CenterForOpenScience / pydocx

An extendable docx file format parser and converter
Other
183 stars 55 forks source link

Space between item listing/tables #228

Open botzill opened 7 years ago

botzill commented 7 years ago

Currently if we have a list like:

screen shot 2017-02-07 at 9 45 51 pm

is exported as:

screen shot 2017-02-07 at 9 45 58 pm

So, there is no space between items.

This is applied to tables as well: input:

screen shot 2017-02-07 at 10 07 40 pm

output:

screen shot 2017-02-07 at 10 07 48 pm
botzill commented 7 years ago

As I check the code I see that this was deliberately done, via:

def export_paragraph(self, paragraph):
    results = super(PyDocXHTMLExporter, self).export_paragraph(paragraph)

    results = is_not_empty_and_not_only_whitespace(results)
    if results is None:
        return

Any reason why we do that?

Basically I think that we need to detect empty paragraph and convert them into <br/> to have proper output.

kylegibson commented 7 years ago

If I recall correctly, it's because word documents can have these blank p's, but don't actually render to anything in a document.

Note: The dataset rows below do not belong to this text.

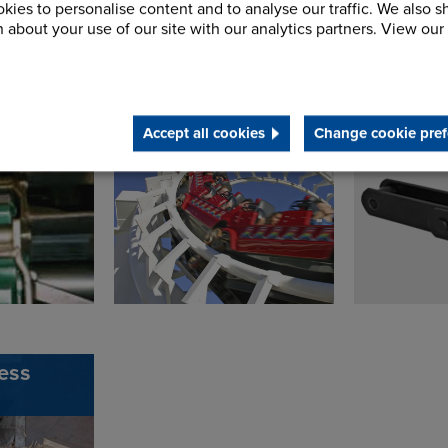
kies to personalise content and to analyse our traffic. We also s
 about your use of our site with our analytics partners. View our
 Drag
Theme Park
Trident 
Conveyor Chain
Theme P
Accept all cookies
Change cookie pref
ess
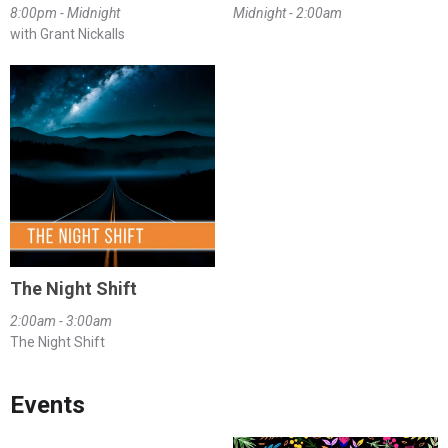
8:00pm - Midnight
Midnight - 2:00am
with Grant Nickalls
The Night Shift
2:00am - 3:00am
The Night Shift
Events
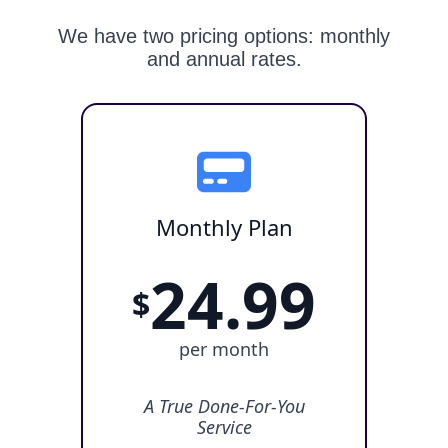
We have two pricing options: monthly
and annual rates.
Monthly Plan
24.99
$
per month
A True Done-For-You
Service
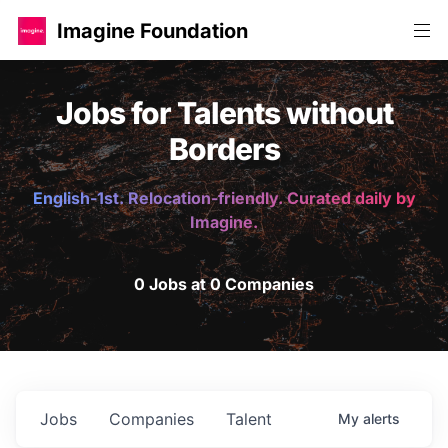
Imagine Foundation
Jobs for Talents without
Borders
English-1st. Relocation-friendly. Curated daily by
Imagine.
0 Jobs at 0 Companies
Jobs
Companies
Talent
My
alerts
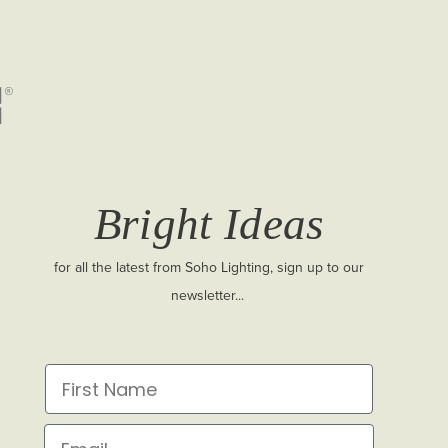
Bright Ideas
for all the latest from Soho Lighting, sign up to our
newsletter...
First Name
Email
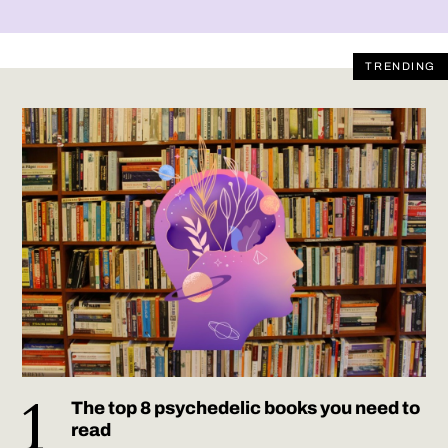
TRENDING
The top 8 psychedelic books you need to
read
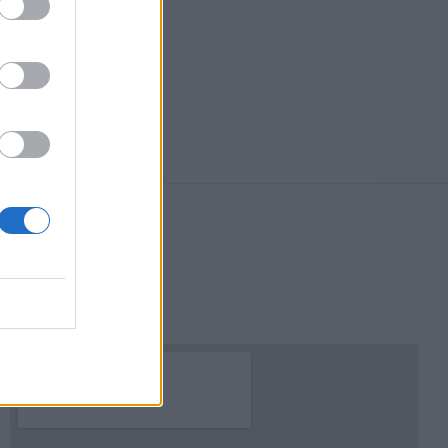
Χάρτης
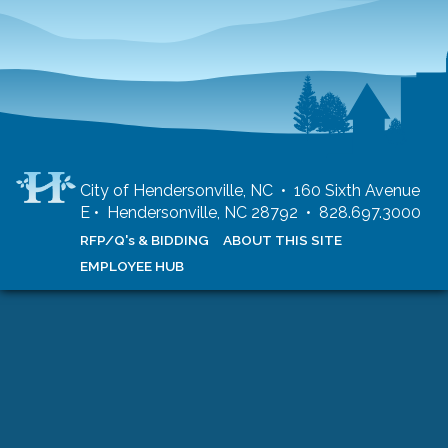
City of Hendersonville, NC • 160 Sixth Avenue
E • Hendersonville, NC 28792 • 828.697.3000
RFP/Q's & BIDDING
ABOUT THIS SITE
EMPLOYEE HUB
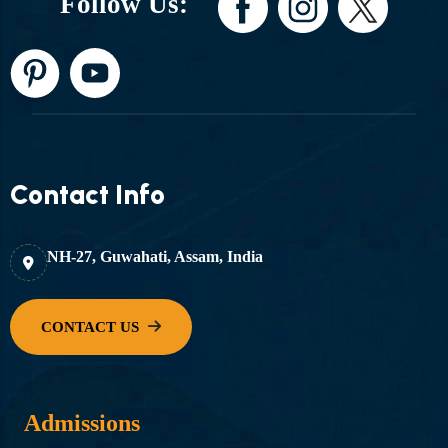
Follow Us:
Contact Info
NH-27, Guwahati, Assam, India
Admissions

Empty p's in OOXML do not necessarily translate to a line break in HTML. If in doubt, 1) check the spec: how does it say empty p's should be handled? 2) construct a word document with some empty p's. Open the document in Word. What happens?

botzill commented 7 years ago

Yes, I did some tests and basically if we add an empty <w:p/> it will be rendered as new line. Of course there can be different scenarios about this depending where <w:p/> is located. To be honest I could not find proper information about empty p, I just did tests with doc.

I did some work related to this here: https://github.com/botzill/pydocx/commit/34ee04591e324511880eed52f8fc0757e4360917.

To properly allow <w:p/> to be rendered we need to reset html p tag default margins and allow those empty p to be processed. Empty paragraph is replaced with: <p>&nbsp;</p> so that it will work in lists as well.

This way we don't actually need this method : https://github.com/CenterForOpenScience/pydocx/blob/9cd76eeb1f99cb3e580a8138a00295087f86eae0/pydocx/export/base.py#L255.

But not sure yet if this will cover all the cases. From tests I did seems be fine so far.

botzill commented 7 years ago

The info I found about p: https://msdn.microsoft.com/en-us/library/gg278323.aspx

The most basic unit of block-level content within a WordprocessingML document, paragraphs are stored using the <p> element. A paragraph defines a distinct division of content that begins on a new line. A paragraph can contain three pieces of information: optional paragraph properties, inline content (typically runs), and a set of optional revision IDs used to compare the content of two documents.

Also here: https://msdn.microsoft.com/en-us/library/documentformat.openxml.wordprocessing.paragraph.aspx. But no info related to empty paragraphs.